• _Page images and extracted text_
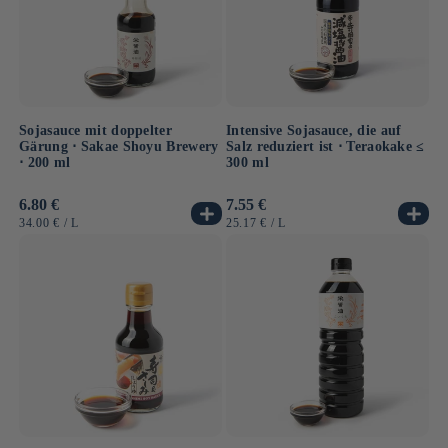
Sojasauce mit doppelter
Intensive Sojasauce, die auf
Gärung ⋅ Sakae Shoyu Brewery
Salz reduziert ist ⋅ Teraokake ≤
⋅ 200 ml
300 ml
Normaler
6.80 €
Normaler
7.55 €
Preis
Preis
GRUNDPREIS
PRO
GRUNDPREIS
PRO
34.00 €
/
L
25.17 €
/
L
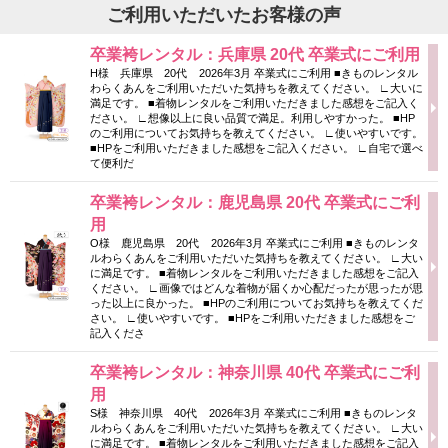
ご利用いただいたお客様の声
卒業袴レンタル：兵庫県 20代 卒業式にご利用
H様 兵庫県 20代 2026年3月 卒業式にご利用 ■きものレンタル
わらくあんをご利用いただいた気持ちを教えてください。 ∟大いに
満足です。 ■着物レンタルをご利用いただきました感想をご記入く
ださい。 ∟想像以上に良い品質で満足。利用しやすかった。 ■HP
のご利用についてお気持ちを教えてください。 ∟使いやすいです。
■HPをご利用いただきました感想をご記入ください。 ∟自宅で選べ
て便利だ
卒業袴レンタル：鹿児島県 20代 卒業式にご利
用
O様 鹿児島県 20代 2026年3月 卒業式にご利用 ■きものレンタ
ルわらくあんをご利用いただいた気持ちを教えてください。 ∟大い
に満足です。 ■着物レンタルをご利用いただきました感想をご記入
ください。 ∟画像ではどんな着物が届くか心配だったが思ったが思
った以上に良かった。 ■HPのご利用についてお気持ちを教えてくだ
さい。 ∟使いやすいです。 ■HPをご利用いただきました感想をご
記入くださ
卒業袴レンタル：神奈川県 40代 卒業式にご利
用
S様 神奈川県 40代 2026年3月 卒業式にご利用 ■きものレンタ
ルわらくあんをご利用いただいた気持ちを教えてください。 ∟大い
に満足です。 ■着物レンタルをご利用いただきました感想をご記入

• _WHAT THE TASK REQUIRES_
Exact output of each line above is wanted, without the pictures.

• _TASK OUTPUT_
Sojasauce mit doppelter
Intensive Sojasauce, die auf
Gärung ⋅ Sakae Shoyu Brewery
Salz reduziert ist ⋅ Teraokake ≤
⋅ 200 ml
300 ml
Normaler
6.80 €
Normaler
7.55 €
Preis
Preis
GRUNDPREIS
PRO
GRUNDPREIS
PRO
34.00 €
/
L
25.17 €
/
L
ご利用いただいたお客様の声
卒業袴レンタル：兵庫県 20代 卒業式にご利用
H様 兵庫県 20代 2026年3月 卒業式にご利用 ■きものレンタル
わらくあんをご利用いただいた気持ちを教えてください。 ∟大いに
満足です。 ■着物レンタルをご利用いただきました感想をご記入く
ださい。 ∟想像以上に良い品質で満足。利用しやすかった。 ■HP
のご利用についてお気持ちを教えてください。 ∟使いやすいです。
■HPをご利用いただきました感想をご記入ください。 ∟自宅で選べ
て便利だ
卒業袴レンタル：鹿児島県 20代 卒業式にご利
用
O様 鹿児島県 20代 2026年3月 卒業式にご利用 ■きものレンタ
ルわらくあんをご利用いただいた気持ちを教えてください。 ∟大い
に満足です。 ■着物レンタルをご利用いただきました感想をご記入
ください。 ∟画像ではどんな着物が届くか心配だったが思ったが思
った以上に良かった。 ■HPのご利用についてお気持ちを教えてくだ
さい。 ∟使いやすいです。 ■HPをご利用いただきました感想をご
記入くださ
卒業袴レンタル：神奈川県 40代 卒業式にご利
用
S様 神奈川県 40代 2026年3月 卒業式にご利用 ■きものレンタ
ルわらくあんをご利用いただいた気持ちを教えてください。 ∟大い
に満足です。 ■着物レンタルをご利用いただきました感想をご記入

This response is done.